Neutron electric dipole moment using lattice QCD simulations at the physical point

TL;DR

This paper computes the neutron electric dipole moment using lattice QCD simulations at physical quark masses, comparing fermionic and gluonic topological charge definitions, and finds results consistent with zero.

Contribution

It introduces a lattice QCD method to extract the neutron EDM at the physical point, comparing topological charge definitions and providing a precise estimate.

Findings

Fermionic topological charge reduces errors by over two times.

Neutron EDM value is statistically consistent with zero.

Comparison of topological charge definitions enhances reliability.

Abstract

We extract the neutron electric dipole moment $\vert \vec{d}_N\vert$ within the lattice QCD formalism. We analyse one ensemble of $N_f=2+1+1$ twisted mass clover-improved fermions with lattice spacing of $a \simeq 0.08 \ {\rm fm}$ and physical values of the quark masses corresponding to a pion mass $m_{\pi} \simeq 139 \ {\rm MeV}$. The neutron electric dipole moment is extracted by computing the $CP$-odd electromagnetic form factor $F_3(Q^2 \to 0)$ through small $\theta$-expansion of the action.
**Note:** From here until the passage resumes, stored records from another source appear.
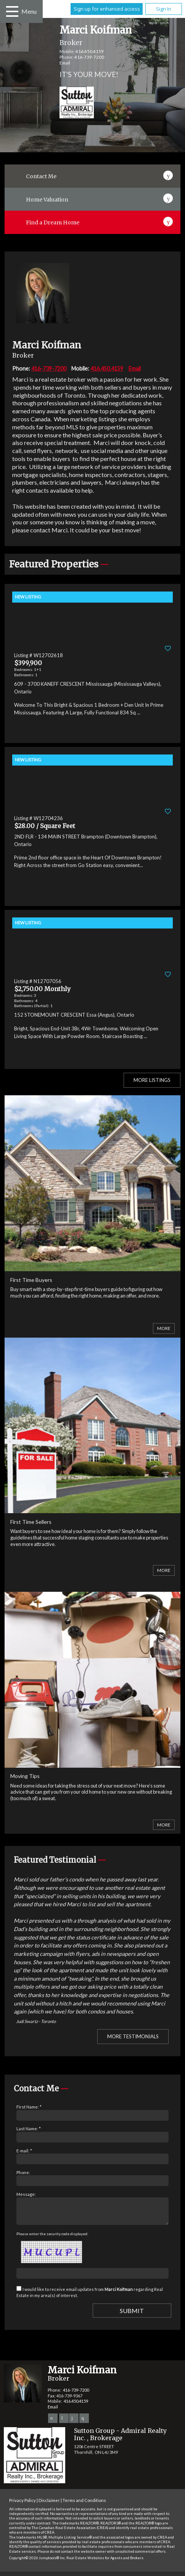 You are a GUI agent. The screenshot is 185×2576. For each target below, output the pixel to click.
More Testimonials (133, 2036)
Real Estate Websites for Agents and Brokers (104, 2562)
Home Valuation (47, 199)
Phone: (23, 2172)
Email (65, 62)
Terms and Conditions (84, 2504)
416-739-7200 (89, 57)
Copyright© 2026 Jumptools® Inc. (37, 2562)
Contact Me (41, 176)
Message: (26, 2194)
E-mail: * (24, 2150)
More (164, 1328)
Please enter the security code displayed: (52, 2238)
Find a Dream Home (52, 222)
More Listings (152, 1080)
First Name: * (29, 2106)
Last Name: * (28, 2128)
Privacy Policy (22, 2504)
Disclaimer (49, 2504)
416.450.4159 (90, 51) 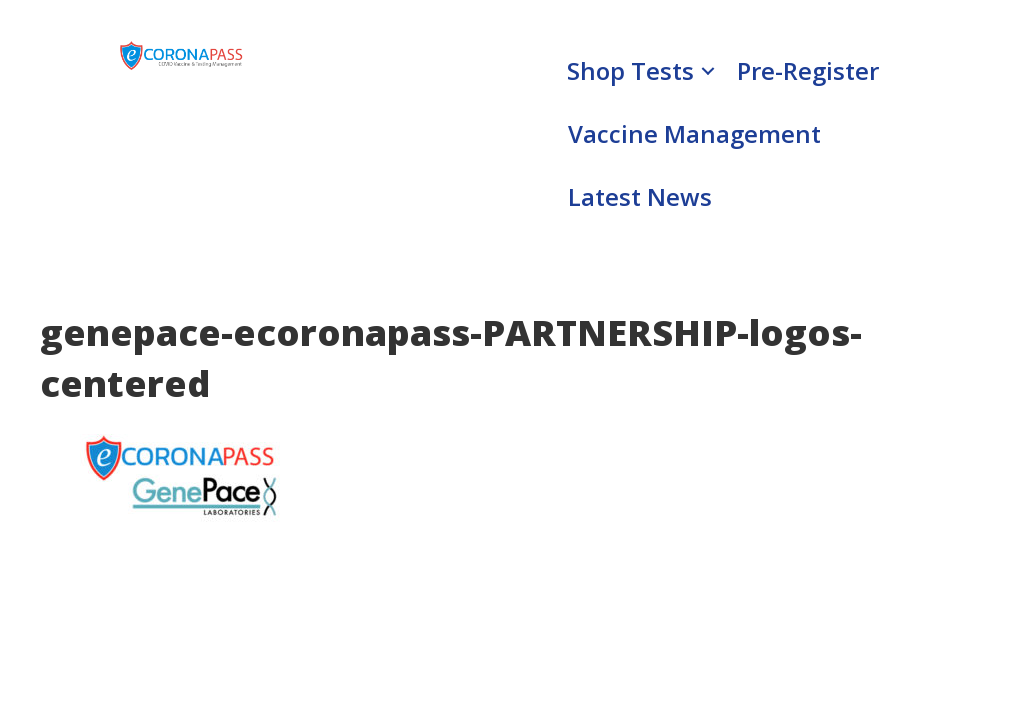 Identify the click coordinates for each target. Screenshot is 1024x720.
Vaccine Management (694, 133)
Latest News (640, 196)
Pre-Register (808, 70)
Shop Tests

This approach requires the calculation of the topological charge for which we employ a fermionic definition by means of spectral projectors while we also provide a comparison with the gluonic definition accompanied by the gradient flow. We show that using the topological charge from spectral projectors leads to absolute errors that are more than two times smaller than those provided when the field theoretic definition is employed. We find a value of $\vert \vec{d}_N\vert = 0.0009(24) \ \theta \ e \cdot {\rm fm}$ when using the fermionic definition, which is statistically consistent with zero.